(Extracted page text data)
:::::

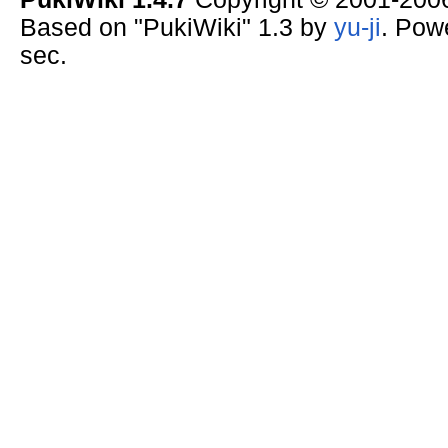
Based on "PukiWiki" 1.3 by
yu-ji
. Pow
sec.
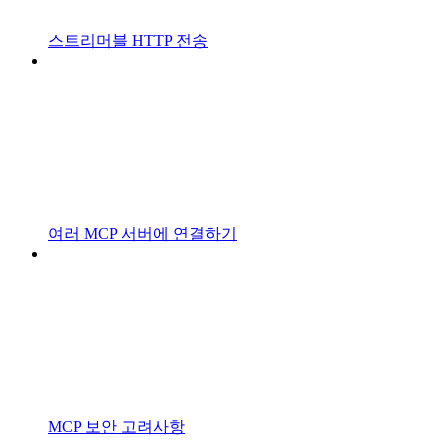
스트리머블 HTTP 전송
여러 MCP 서버에 연결하기
MCP 보안 고려사항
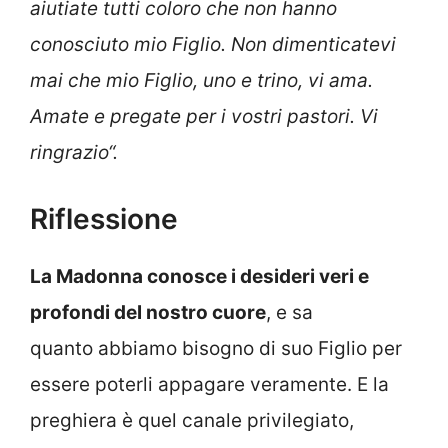
aiutiate tutti coloro che non hanno
conosciuto mio Figlio. Non dimenticatevi
mai che mio Figlio, uno e trino, vi ama.
Amate e pregate per i vostri pastori. Vi
ringrazio
“.
Riflessione
La Madonna conosce i desideri veri e
profondi del nostro cuore
, e sa
quanto abbiamo bisogno di suo Figlio per
essere poterli appagare veramente. E la
preghiera è quel canale privilegiato,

:::::

Copy each line above where "Figlio" appears.

- **Task result**
conosciuto mio Figlio. Non dimenticatevi
mai che mio Figlio, uno e trino, vi ama.
quanto abbiamo bisogno di suo Figlio per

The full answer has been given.